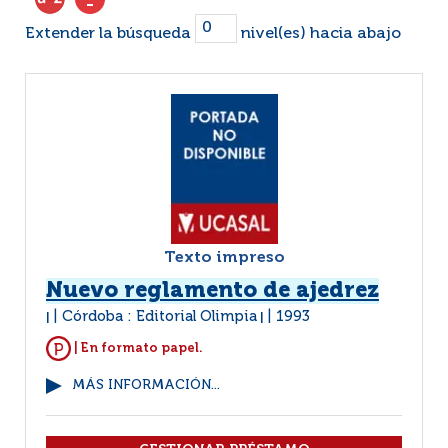
Extender la búsqueda
nivel(es) hacia abajo
Texto impreso
Nuevo reglamento de ajedrez
Córdoba : Editorial Olimpia
1993
|
|
| En formato papel.
MÁS INFORMACIÓN...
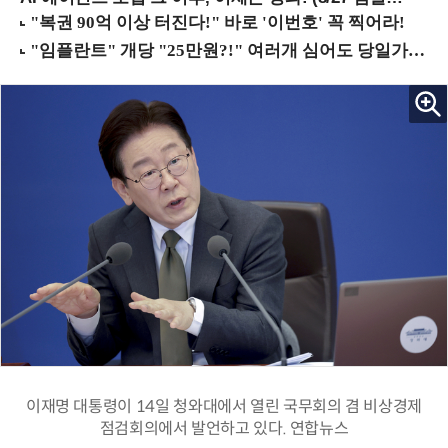
이재명 대통령이 14일 청와대에서 열린 국무회의 겸 비상경제
점검회의에서 발언하고 있다. 연합뉴스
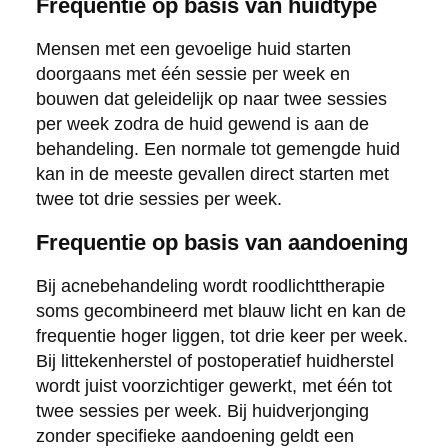
Frequentie op basis van huidtype
Mensen met een gevoelige huid starten
doorgaans met één sessie per week en
bouwen dat geleidelijk op naar twee sessies
per week zodra de huid gewend is aan de
behandeling. Een normale tot gemengde huid
kan in de meeste gevallen direct starten met
twee tot drie sessies per week.
Frequentie op basis van aandoening
Bij acnebehandeling wordt roodlichttherapie
soms gecombineerd met blauw licht en kan de
frequentie hoger liggen, tot drie keer per week.
Bij littekenherstel of postoperatief huidherstel
wordt juist voorzichtiger gewerkt, met één tot
twee sessies per week. Bij huidverjonging
zonder specifieke aandoening geldt een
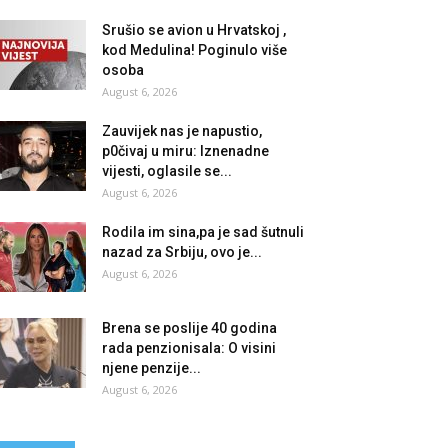
Srušio se avion u Hrvatskoj ,
kod Medulina! Poginulo više
osoba
August 6, 2026
Zauvijek nas je napustio,
p0čivaj u miru: Iznenadne
vijesti, oglasile se...
August 6, 2026
Rodila im sina,pa je sad šutnuli
nazad za Srbiju, ovo je...
August 6, 2026
Brena se poslije 40 godina
rada penzionisala: O visini
njene penzije...
August 6, 2026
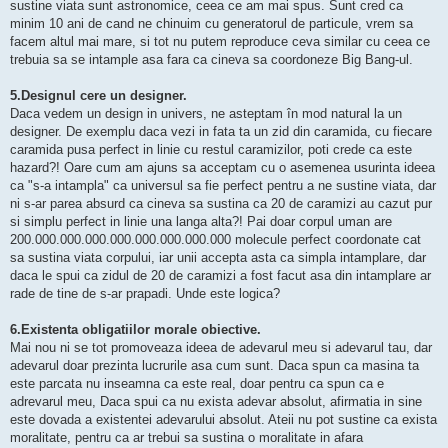
sustine viata sunt astronomice, ceea ce am mai spus. Sunt cred ca
minim 10 ani de cand ne chinuim cu generatorul de particule, vrem sa
facem altul mai mare, si tot nu putem reproduce ceva similar cu ceea ce
trebuia sa se intample asa fara ca cineva sa coordoneze Big Bang-ul.
5.Designul cere un designer.
Daca vedem un design in univers, ne asteptam în mod natural la un
designer. De exemplu daca vezi in fata ta un zid din caramida, cu fiecare
caramida pusa perfect in linie cu restul caramizilor, poti crede ca este
hazard?! Oare cum am ajuns sa acceptam cu o asemenea usurinta ideea
ca "s-a intampla" ca universul sa fie perfect pentru a ne sustine viata, dar
ni s-ar parea absurd ca cineva sa sustina ca 20 de caramizi au cazut pur
si simplu perfect in linie una langa alta?! Pai doar corpul uman are
200.000.000.000.000.000.000.000.000 molecule perfect coordonate cat
sa sustina viata corpului, iar unii accepta asta ca simpla intamplare, dar
daca le spui ca zidul de 20 de caramizi a fost facut asa din intamplare ar
rade de tine de s-ar prapadi. Unde este logica?
6.Existenta obligatiilor morale obiective.
Mai nou ni se tot promoveaza ideea de adevarul meu si adevarul tau, dar
adevarul doar prezinta lucrurile asa cum sunt. Daca spun ca masina ta
este parcata nu inseamna ca este real, doar pentru ca spun ca e
adrevarul meu, Daca spui ca nu exista adevar absolut, afirmatia in sine
este dovada a existentei adevarului absolut. Ateii nu pot sustine ca exista
moralitate, pentru ca ar trebui sa sustina o moralitate in afara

-.-.-

* Aim of the exercise: Your reply must consist solely of the number of lines in the data that contain the word "twee".

* Task result: 3